_WORK INSTRUCTIONS_: Copy out exactly the stretch below, from the line with "об уходе за душевой кабиной" through the line with "repeinte dans un ton neutre peut paraître", both included; the pictures stay out.

(Extracted page text data)
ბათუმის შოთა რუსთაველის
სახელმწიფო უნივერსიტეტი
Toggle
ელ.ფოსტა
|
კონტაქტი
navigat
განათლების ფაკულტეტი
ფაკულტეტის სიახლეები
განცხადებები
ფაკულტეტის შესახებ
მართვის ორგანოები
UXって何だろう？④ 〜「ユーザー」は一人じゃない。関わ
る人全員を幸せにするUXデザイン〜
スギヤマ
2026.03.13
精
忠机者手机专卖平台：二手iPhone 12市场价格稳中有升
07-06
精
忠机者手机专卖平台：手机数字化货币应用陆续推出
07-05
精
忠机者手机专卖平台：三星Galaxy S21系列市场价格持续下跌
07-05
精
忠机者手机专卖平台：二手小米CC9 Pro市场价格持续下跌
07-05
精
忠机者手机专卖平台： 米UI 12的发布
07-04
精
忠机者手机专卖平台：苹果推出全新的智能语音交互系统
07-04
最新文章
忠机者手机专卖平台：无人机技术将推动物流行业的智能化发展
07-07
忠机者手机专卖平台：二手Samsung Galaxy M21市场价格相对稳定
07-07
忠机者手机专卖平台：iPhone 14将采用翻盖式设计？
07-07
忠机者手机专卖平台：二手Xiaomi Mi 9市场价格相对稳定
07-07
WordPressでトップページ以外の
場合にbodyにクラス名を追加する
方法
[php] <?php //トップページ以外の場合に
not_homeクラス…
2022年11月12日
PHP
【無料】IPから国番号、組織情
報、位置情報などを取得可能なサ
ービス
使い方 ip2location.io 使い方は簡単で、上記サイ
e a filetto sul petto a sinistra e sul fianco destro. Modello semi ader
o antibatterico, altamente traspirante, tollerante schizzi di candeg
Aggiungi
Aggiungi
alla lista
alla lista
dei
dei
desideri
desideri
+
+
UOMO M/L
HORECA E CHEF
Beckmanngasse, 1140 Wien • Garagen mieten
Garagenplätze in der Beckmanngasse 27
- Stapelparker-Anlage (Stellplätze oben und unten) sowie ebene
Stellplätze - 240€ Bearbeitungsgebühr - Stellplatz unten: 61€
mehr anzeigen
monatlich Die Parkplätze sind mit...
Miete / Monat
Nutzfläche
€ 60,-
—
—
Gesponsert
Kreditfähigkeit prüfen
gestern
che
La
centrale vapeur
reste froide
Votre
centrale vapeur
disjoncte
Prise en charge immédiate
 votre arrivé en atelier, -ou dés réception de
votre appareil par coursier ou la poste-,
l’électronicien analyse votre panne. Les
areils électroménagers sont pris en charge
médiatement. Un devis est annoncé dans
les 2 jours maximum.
==
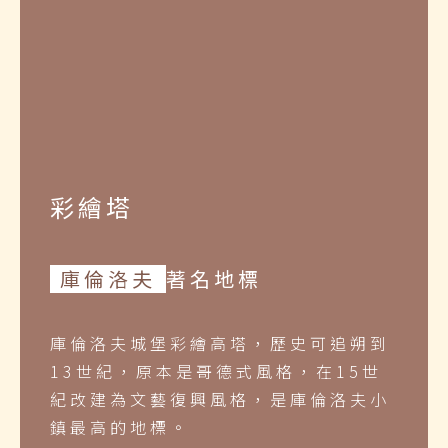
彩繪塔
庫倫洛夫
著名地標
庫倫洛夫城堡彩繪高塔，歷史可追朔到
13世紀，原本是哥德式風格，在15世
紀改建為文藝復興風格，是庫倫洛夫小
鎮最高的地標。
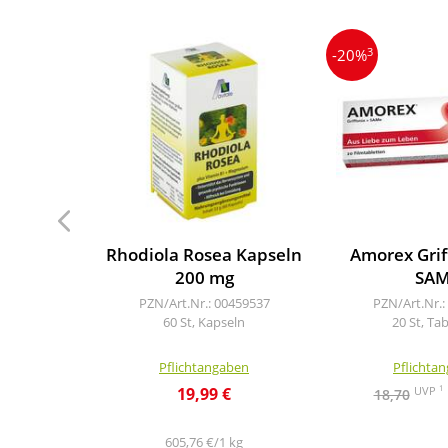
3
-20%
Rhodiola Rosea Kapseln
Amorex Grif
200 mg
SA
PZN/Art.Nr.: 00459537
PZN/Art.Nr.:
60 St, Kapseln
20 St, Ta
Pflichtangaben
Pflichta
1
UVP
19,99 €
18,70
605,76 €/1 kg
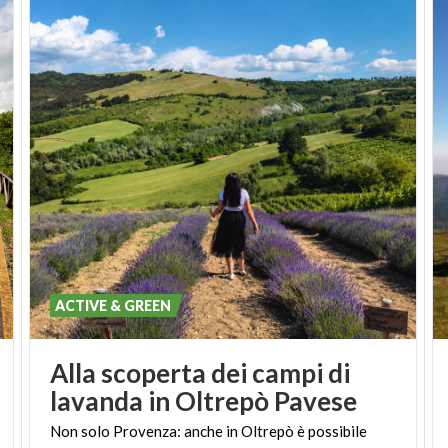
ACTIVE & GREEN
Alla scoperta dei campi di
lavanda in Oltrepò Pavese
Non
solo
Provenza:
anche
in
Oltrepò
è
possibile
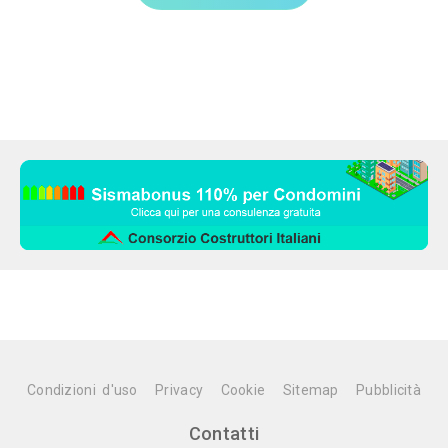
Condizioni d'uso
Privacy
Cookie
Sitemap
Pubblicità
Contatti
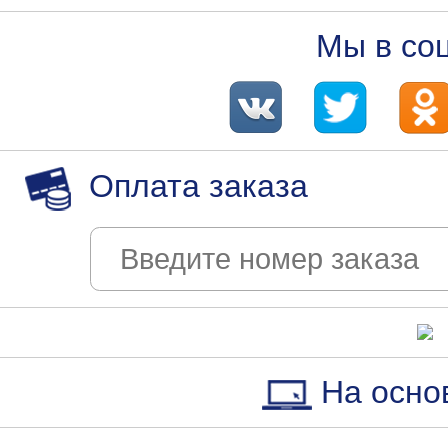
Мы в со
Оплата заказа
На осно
--
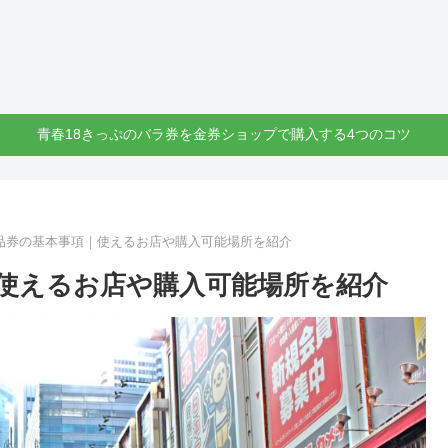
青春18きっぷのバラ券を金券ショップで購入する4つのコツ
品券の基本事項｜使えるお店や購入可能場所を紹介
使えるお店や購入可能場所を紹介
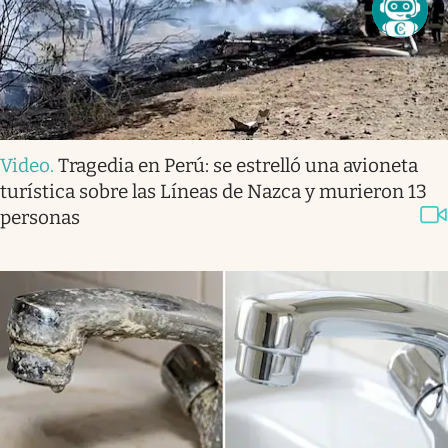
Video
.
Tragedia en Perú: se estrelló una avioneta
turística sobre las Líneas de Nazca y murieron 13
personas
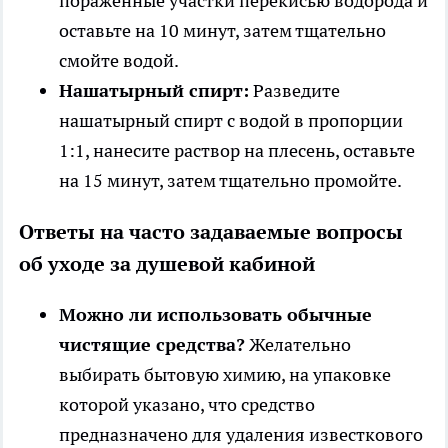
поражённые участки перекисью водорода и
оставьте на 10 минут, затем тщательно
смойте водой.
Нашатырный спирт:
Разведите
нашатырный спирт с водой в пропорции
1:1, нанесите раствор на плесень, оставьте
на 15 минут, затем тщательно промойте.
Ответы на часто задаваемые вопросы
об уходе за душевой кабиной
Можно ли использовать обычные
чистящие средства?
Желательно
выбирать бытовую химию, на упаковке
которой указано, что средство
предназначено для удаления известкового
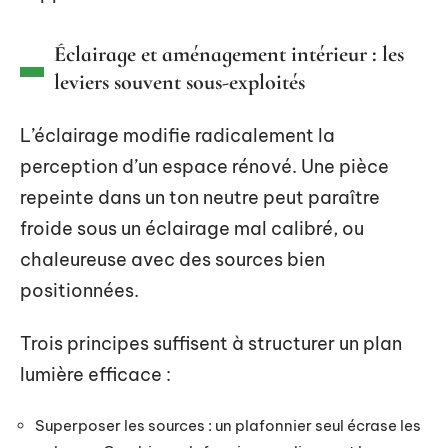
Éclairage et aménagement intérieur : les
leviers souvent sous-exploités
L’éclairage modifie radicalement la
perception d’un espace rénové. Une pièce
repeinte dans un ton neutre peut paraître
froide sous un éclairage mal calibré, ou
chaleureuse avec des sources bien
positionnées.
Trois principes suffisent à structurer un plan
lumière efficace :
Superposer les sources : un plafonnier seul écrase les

_TASK OUTPUT_:
об уходе за душевой кабиной
Можно ли использовать обычные
чистящие средства?
Желательно
выбирать бытовую химию, на упаковке
которой указано, что средство
предназначено для удаления известкового
Éclairage et aménagement intérieur : les
leviers souvent sous-exploités
L’éclairage modifie radicalement la
perception d’un espace rénové. Une pièce
repeinte dans un ton neutre peut paraître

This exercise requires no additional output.